((

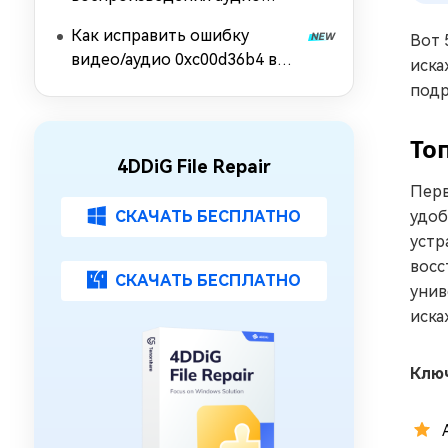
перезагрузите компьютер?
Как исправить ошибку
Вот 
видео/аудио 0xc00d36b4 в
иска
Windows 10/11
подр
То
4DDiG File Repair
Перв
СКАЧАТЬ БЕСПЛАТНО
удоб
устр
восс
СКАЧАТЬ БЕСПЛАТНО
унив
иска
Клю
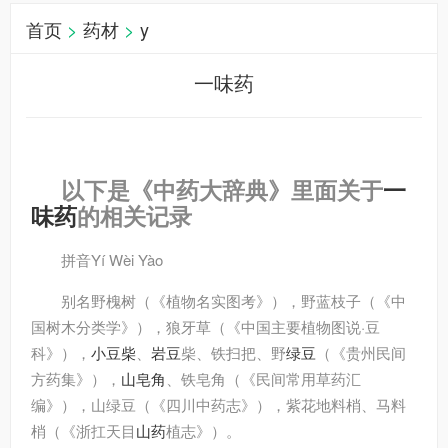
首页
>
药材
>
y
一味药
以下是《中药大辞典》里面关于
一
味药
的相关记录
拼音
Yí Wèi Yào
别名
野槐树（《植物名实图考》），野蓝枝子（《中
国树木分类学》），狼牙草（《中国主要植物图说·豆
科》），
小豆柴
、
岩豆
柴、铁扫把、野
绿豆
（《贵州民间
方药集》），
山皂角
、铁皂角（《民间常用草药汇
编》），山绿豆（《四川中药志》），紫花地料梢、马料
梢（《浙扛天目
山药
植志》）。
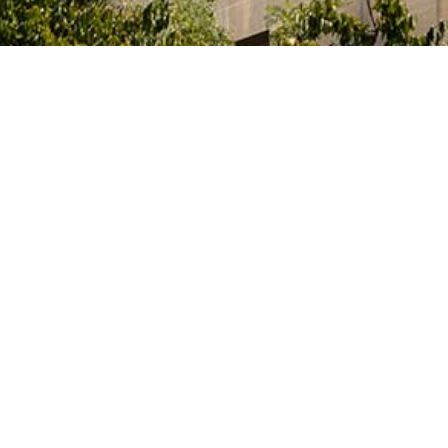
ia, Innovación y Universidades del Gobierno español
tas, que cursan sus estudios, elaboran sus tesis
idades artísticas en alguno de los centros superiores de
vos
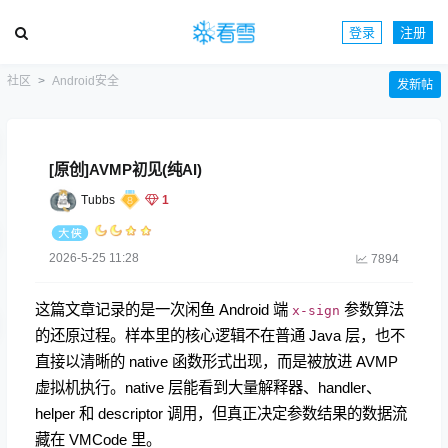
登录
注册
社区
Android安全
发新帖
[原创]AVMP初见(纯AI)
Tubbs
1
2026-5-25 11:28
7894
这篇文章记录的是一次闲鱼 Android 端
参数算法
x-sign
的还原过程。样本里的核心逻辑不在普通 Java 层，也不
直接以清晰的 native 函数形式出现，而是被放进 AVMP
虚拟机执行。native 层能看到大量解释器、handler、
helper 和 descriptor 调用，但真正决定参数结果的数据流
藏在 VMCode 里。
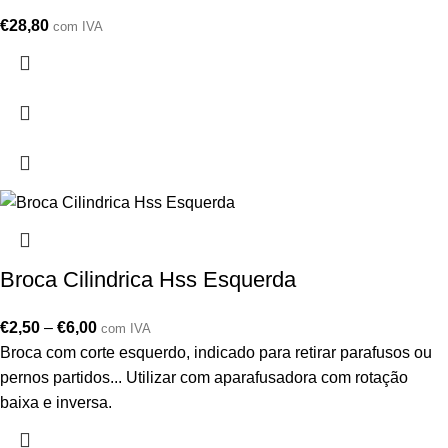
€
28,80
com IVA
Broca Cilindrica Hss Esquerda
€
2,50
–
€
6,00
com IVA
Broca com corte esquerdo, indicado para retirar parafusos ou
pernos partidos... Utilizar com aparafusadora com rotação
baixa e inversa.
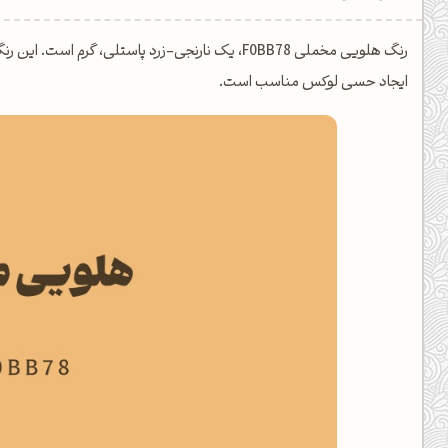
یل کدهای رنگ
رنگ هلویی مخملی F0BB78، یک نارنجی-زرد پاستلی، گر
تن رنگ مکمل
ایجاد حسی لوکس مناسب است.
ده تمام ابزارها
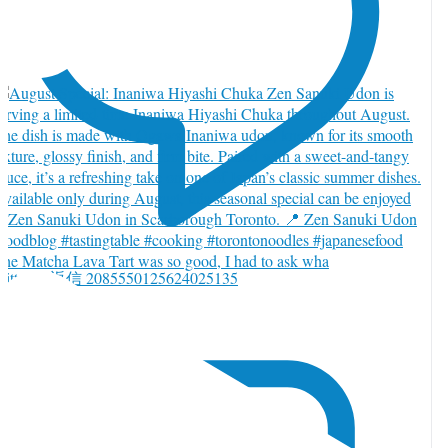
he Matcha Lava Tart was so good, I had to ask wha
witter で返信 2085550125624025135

))

▸ **WORK ITEM**: Every line of the listing that includes the word "Broca" must be copied.

▸ **YOUR RESPONSE**:
Broca Cilindrica Hss Esquerda
Broca com corte esquerdo, indicado para retirar parafusos ou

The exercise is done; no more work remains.